Alpine Meadows deadly avalanche documentary in theaters next month
TRUCKEE, Calif. — A documentary about the devastating avalanche at Alpine Meadows about 40 years ago will appear in theaters in September.
Lake Tahoe residents Jared Drake and Steven Siig are co-producers, writers and directors of the 96-minute film “Buried: The 1982 Alpine Meadows Avalanche.”

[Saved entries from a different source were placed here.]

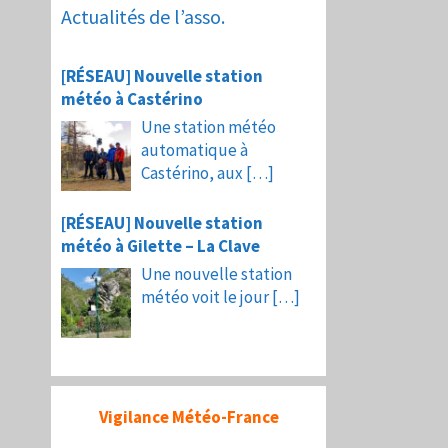
Actualités de l’asso.
[RÉSEAU] Nouvelle station
météo à Castérino
Une station météo
automatique à
Castérino, aux
[…]
[RÉSEAU] Nouvelle station
météo à Gilette – La Clave
Une nouvelle station
météo voit le jour
[…]
Vigilance Météo-France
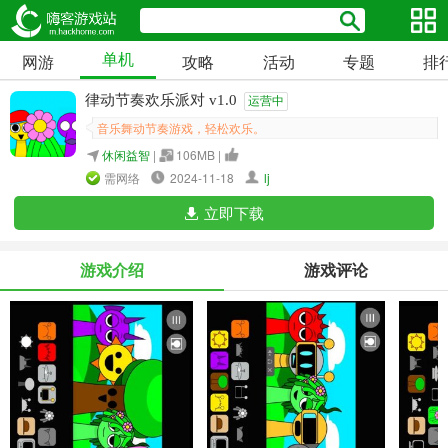
单机
网游
攻略
活动
专题
排
律动节奏欢乐派对 v1.0
运营中
音乐舞动节奏游戏，轻松欢乐。
休闲益智
|
106MB |
需网络
2024-11-18
lj
立即下载
游戏介绍
游戏评论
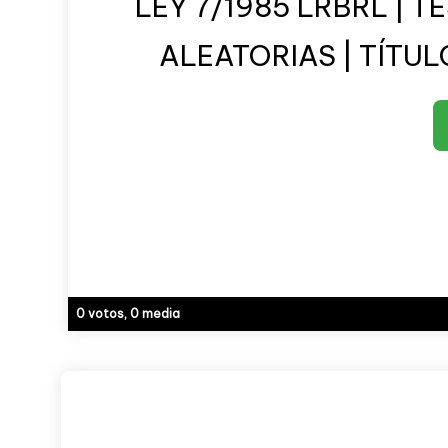
LEY 7/1985 LRBRL | 
ALEATORIAS | TÍTUL
0 votos, 0 media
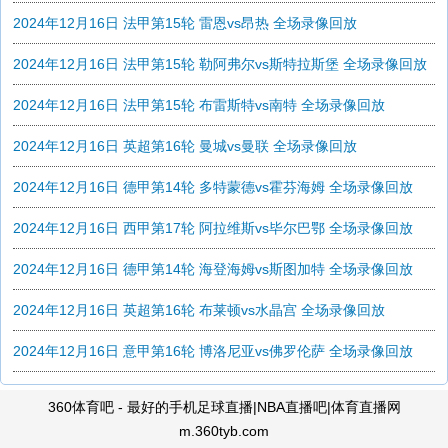
2024年12月16日 法甲第15轮 雷恩vs昂热 全场录像回放
2024年12月16日 法甲第15轮 勒阿弗尔vs斯特拉斯堡 全场录像回放
2024年12月16日 法甲第15轮 布雷斯特vs南特 全场录像回放
2024年12月16日 英超第16轮 曼城vs曼联 全场录像回放
2024年12月16日 德甲第14轮 多特蒙德vs霍芬海姆 全场录像回放
2024年12月16日 西甲第17轮 阿拉维斯vs毕尔巴鄂 全场录像回放
2024年12月16日 德甲第14轮 海登海姆vs斯图加特 全场录像回放
2024年12月16日 英超第16轮 布莱顿vs水晶宫 全场录像回放
2024年12月16日 意甲第16轮 博洛尼亚vs佛罗伦萨 全场录像回放
360体育吧 - 最好的手机足球直播|NBA直播吧|体育直播网
m.360tyb.com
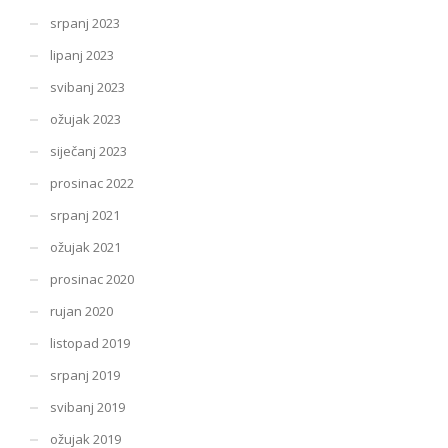
srpanj 2023
lipanj 2023
svibanj 2023
ožujak 2023
siječanj 2023
prosinac 2022
srpanj 2021
ožujak 2021
prosinac 2020
rujan 2020
listopad 2019
srpanj 2019
svibanj 2019
ožujak 2019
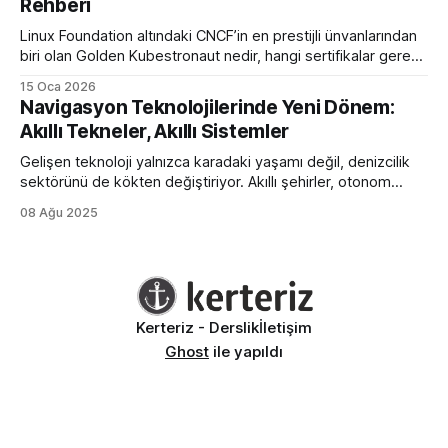
Rehberi
Linux Foundation altındaki CNCF’in en prestijli ünvanlarından
biri olan Golden Kubestronaut nedir, hangi sertifikalar gerekir
ve bu zorlu süreçte nasıl bir yol izlenmelidir? Türkiye’nin 3.
15 Oca 2026
Golden Kubestronaut’undan adım adım başarı rehberi.
Navigasyon Teknolojilerinde Yeni Dönem:
Akıllı Tekneler, Akıllı Sistemler
Gelişen teknoloji yalnızca karadaki yaşamı değil, denizcilik
sektörünü de kökten değiştiriyor. Akıllı şehirler, otonom
araçlar ve nesnelerin interneti (IoT) kavramları artık deniz
08 Ağu 2025
araçlarında da kendine yer bulmuş durumda. Navigasyon
sistemleri, enerji verimliliği, uzaktan kontrol ve güvenlik gibi
alanlarda büyük ilerlemeler yaşanıyor. Geleneksel tekneler,
yerini giderek daha fazla otomasyonla çalışan, gerçek
Kerteriz - Derslik
İletişim
Ghost
ile yapıldı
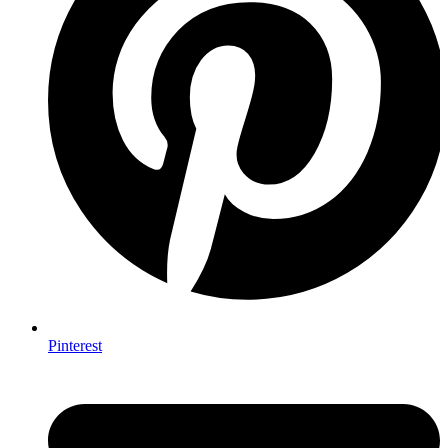
Pinterest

In the early 1980s, the Alpine Meadows Ski Patrol were the undisputed gods of winter in the mountain hamlet of Tahoe City, a sun-drenched wonderland of endless powder and parties, said a description previewing the movie. This sundry crew full of youthful hubris and a zest for explosives were guided by a newly-minted avalanche forecaster named Jim Plehn.
More thoughtful and strategic than the others, Plehn was a stickler for safety and protocol; he had to be at this avalanche-prone resort. The responsibility to keep the skiing public safe was an all-consuming obsession for him, which made the day of March 31, 1982, all the more devastating.

With the mountain closed due to high avalanche danger, but a skeleton crew on hand, a slide of unforeseeable magnitude broke free. Millions of pounds of snow hurtled down the side of the mountain demolishing the resort’s base lodge and burying the parking lot.

The wreckage was unimaginable, a worst-case nightmare scenario, especially for Plehn. But for the shell-shocked patrol team, there was no time to dwell, seven missing victims were buried in the slide — coworkers, friends, family — and every passing second was precious. Over the next five days, through an unrelenting storm and unimaginable tragedy, the rescue team persevered. Innocence was lost, mortality faced, Mother Nature reckoned with, but through it all, they never gave up hope for a miracle.
The documentary will be in selected theaters on Sept. 23, and on amazon and Apple TV on Nov. 8.